The Copom meeting minutes indicate that the authorities are firmly on hold, at least for the time being, but also suggest that the committee members may be divided on the key issue of the magnitude of the output gap. Paragraphs 10 and 11 raise the issue that sluggish manufacturing activity and investment, even while the labor market recovers, might be a sign of emerging supply-side constraints.
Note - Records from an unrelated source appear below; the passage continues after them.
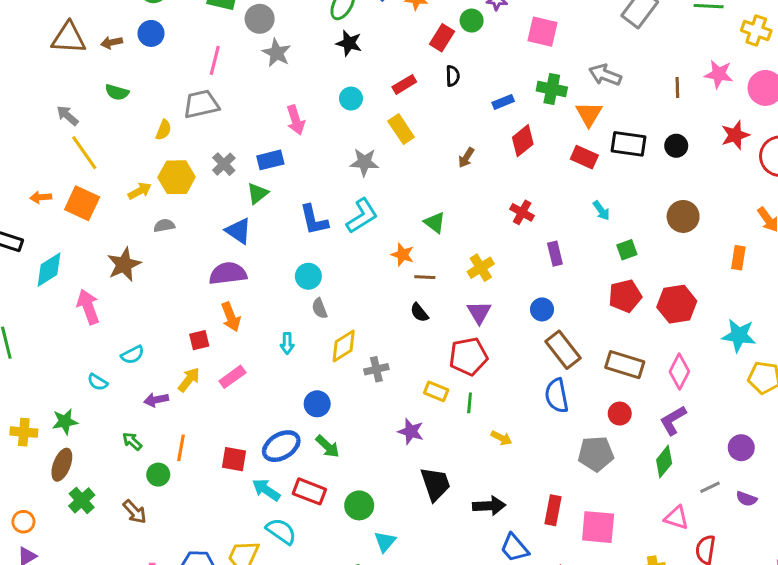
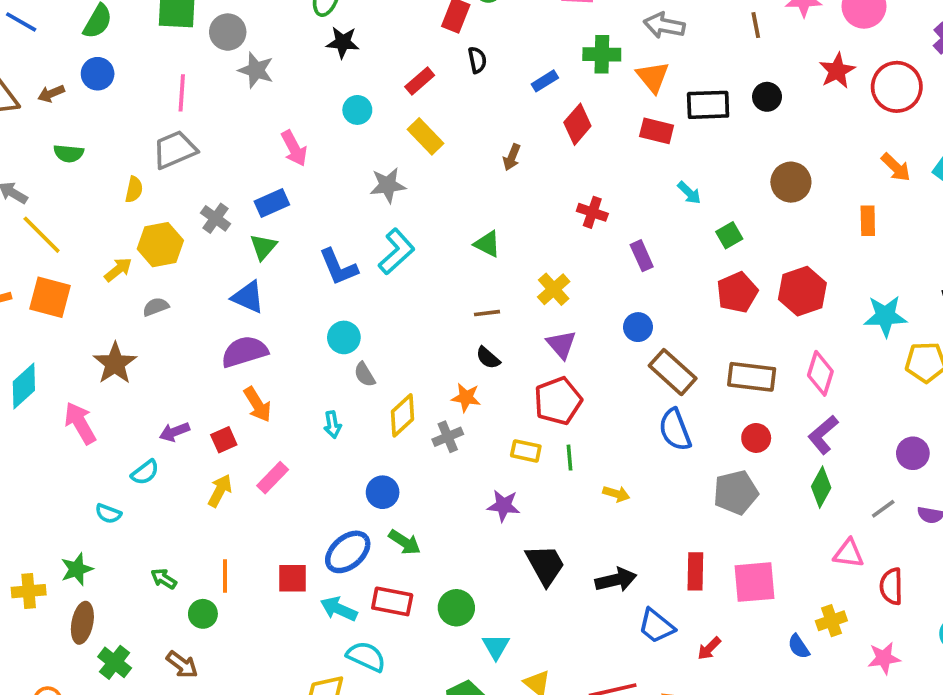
orange star: (403, 255) -> (466, 397), moved
purple arrow: (156, 400) -> (174, 432), moved

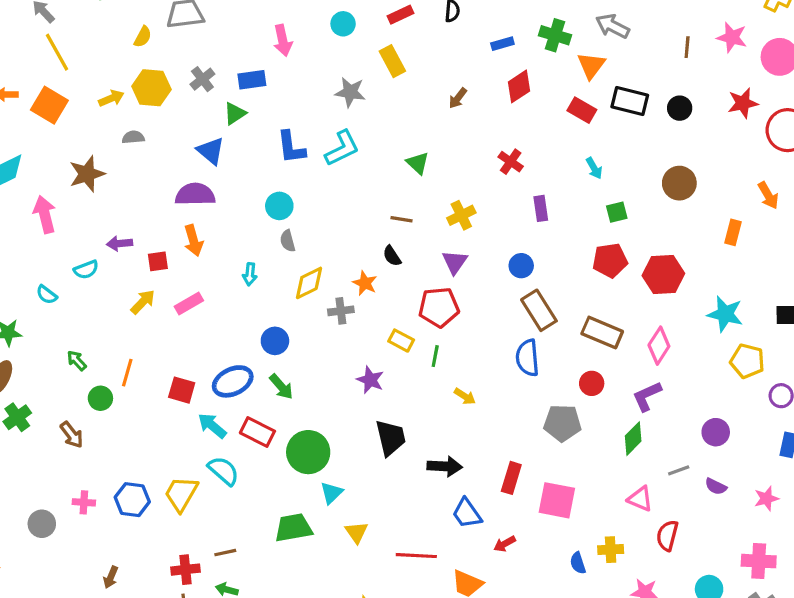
green circle: (456, 608) -> (308, 452), size x1.4

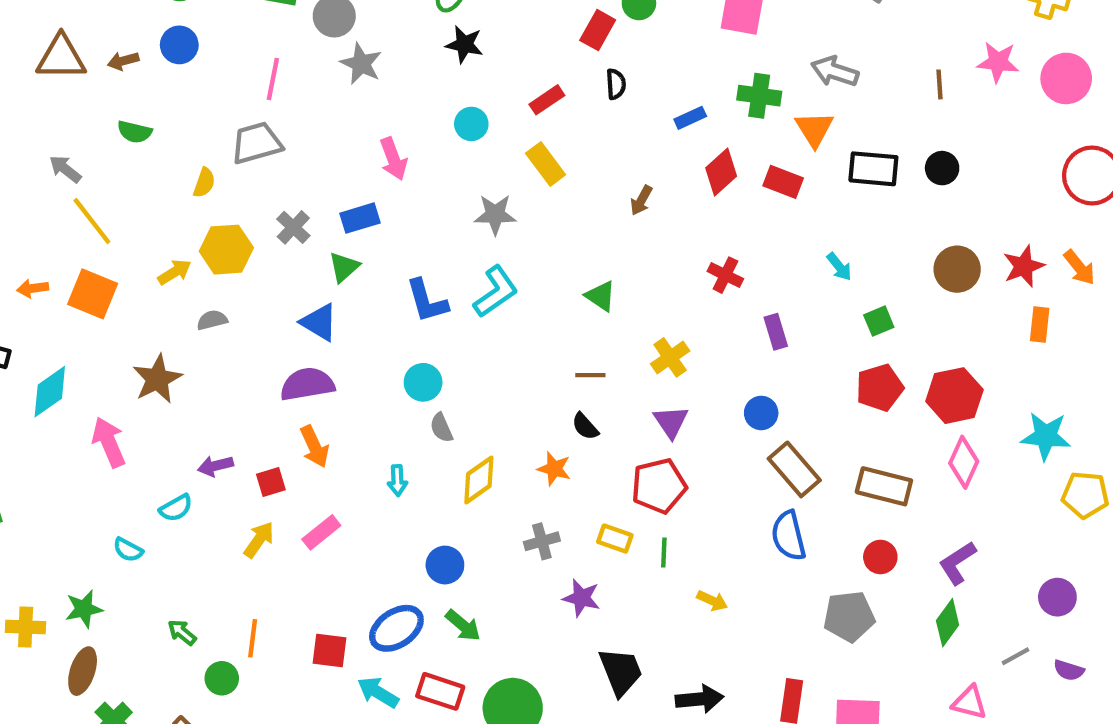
red star: (743, 103) -> (1024, 266), moved
red rectangle: (582, 110) -> (783, 182), moved
gray cross: (341, 311) -> (542, 541), moved
pink diamond: (659, 346) -> (964, 462), moved

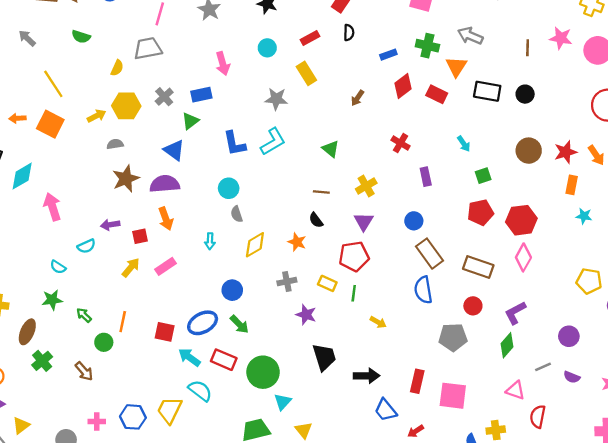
gray arrow: (65, 169) -> (27, 38), moved
brown star: (157, 379) -> (126, 179), moved
cyan star: (1046, 436) -> (584, 216), moved, size x0.6
green star: (84, 609) -> (52, 300), moved

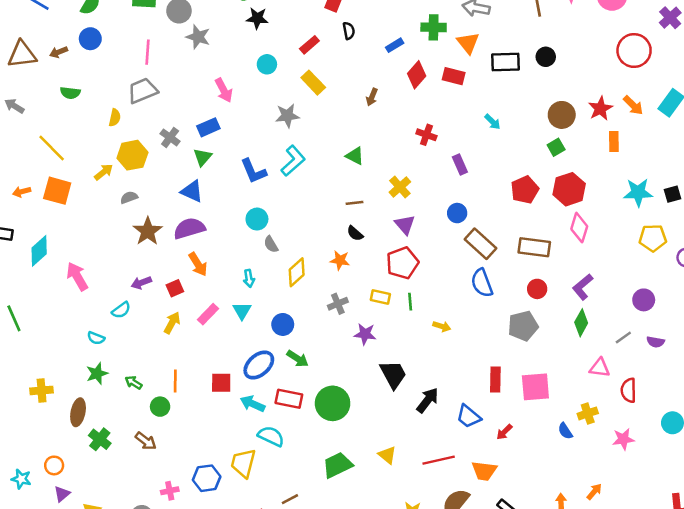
green square: (483, 176) -> (556, 147), moved
cyan star: (584, 216) -> (638, 192), moved, size x1.6
black arrow: (367, 376) -> (428, 400), moved, turned -40
cyan triangle: (283, 402) -> (242, 311), moved

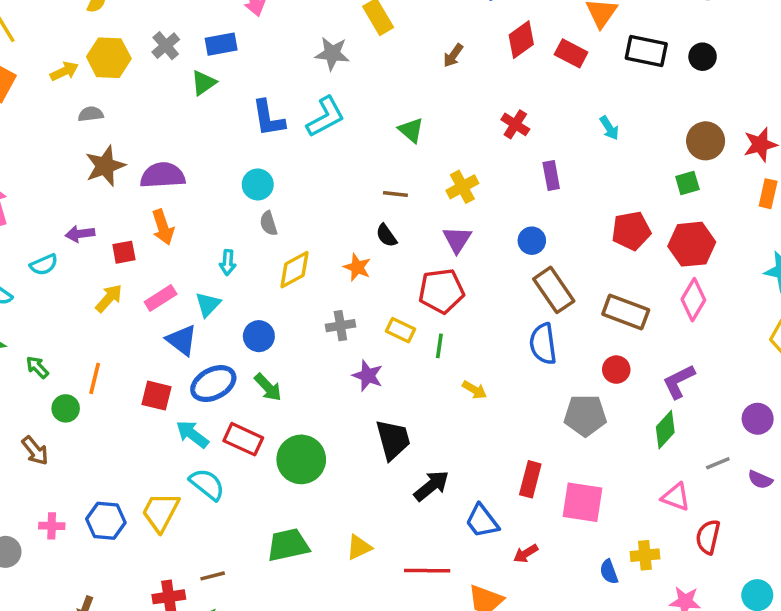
blue triangle: (192, 191) -> (182, 340), moved
yellow triangle: (387, 455) -> (359, 547), turned 42

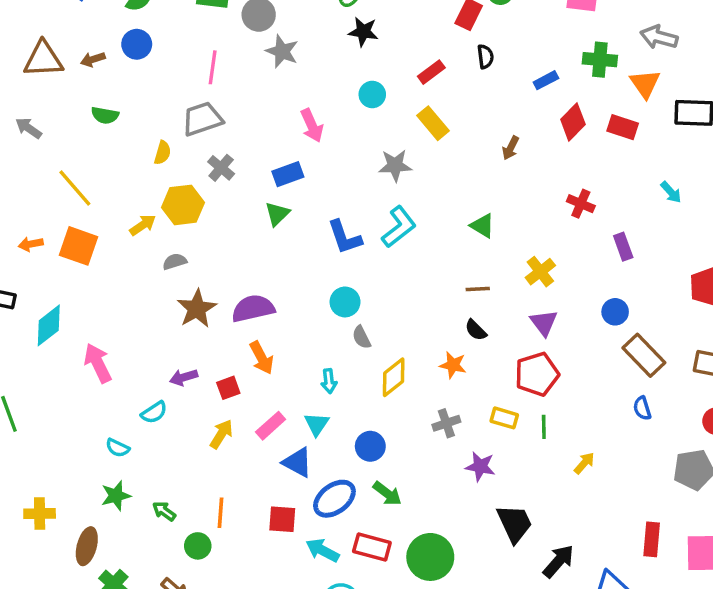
gray cross: (166, 46) -> (221, 168), moved
blue semicircle: (543, 344) -> (642, 408), size x0.6
yellow arrow: (474, 390) -> (584, 463), turned -70

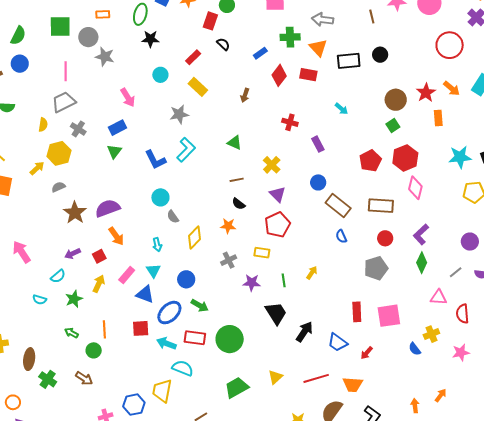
black semicircle: (485, 57) -> (223, 44), turned -32
green line: (544, 427) -> (284, 280), moved
green star: (116, 496) -> (74, 299), moved

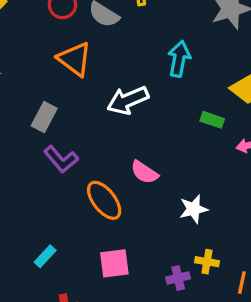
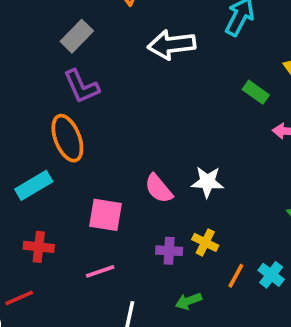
pink semicircle: (144, 172) -> (159, 189), moved
orange ellipse: (104, 200) -> (67, 138), moved
cyan rectangle: (45, 256) -> (34, 185), size x1.4

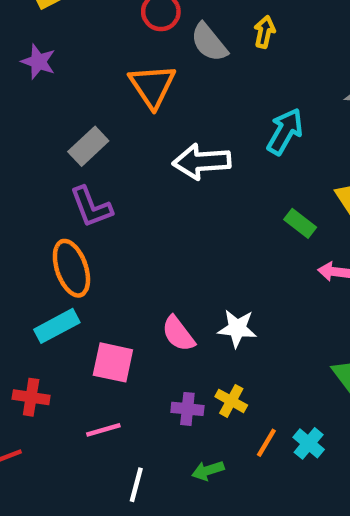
cyan rectangle: (34, 185) -> (57, 326), moved

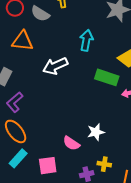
orange triangle: (152, 86) -> (23, 41), turned -30
purple L-shape: (91, 207) -> (15, 102), turned 90
green rectangle: (300, 223) -> (107, 77), size x1.6

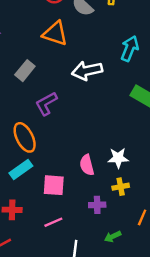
purple L-shape: (15, 102) -> (46, 104), moved
pink semicircle: (71, 143) -> (87, 165), turned 30
yellow cross: (104, 164) -> (121, 187), moved, turned -32

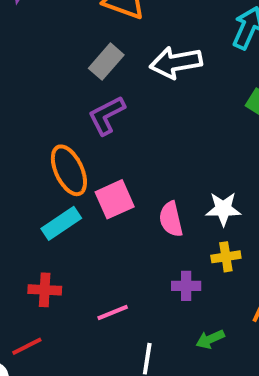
gray rectangle: (25, 71) -> (106, 62), moved
pink square: (54, 185) -> (115, 199), moved, turned -30

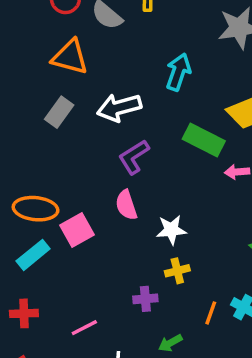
purple L-shape: (107, 115) -> (134, 157), moved
orange ellipse: (69, 170) -> (36, 209), turned -54
pink semicircle: (171, 219) -> (126, 205), moved

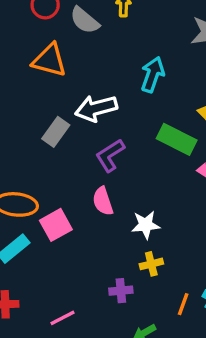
gray rectangle: (59, 112) -> (56, 132), moved

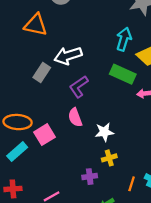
cyan arrow: (153, 75) -> (124, 39), moved

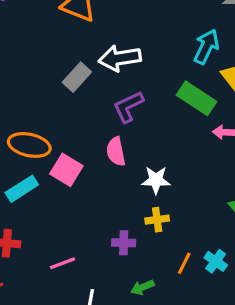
pink square: (45, 135) -> (66, 170), turned -36

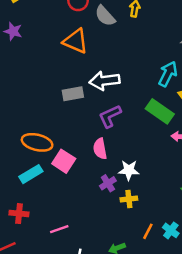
gray rectangle: (77, 77) -> (73, 94), turned 36
purple cross: (124, 243) -> (108, 183), moved, turned -35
This does not seem to be the consensus view within the committee, but given that the Copom has not mentioned supply constraints for a number of years, this part of the text may dominate market reaction, at least initially.  The text also addresses, in paragraph 15, the risks posed by the coronavirus outbreak, which may impact activity negatively, but also exert pressure on asset prices (read, further weaken the BRL), with offsetting effects on future inflation. 

In all, the text points to unchanged interest rates for the time being – we expect the Selic to end the year at the present 4.25%. However, if the supply-side constraint view becomes dominant within the committee, with monetary stimulus still in the pipeline, then the next policy move would be up, rather than further down, although this may take several quarters to materialize.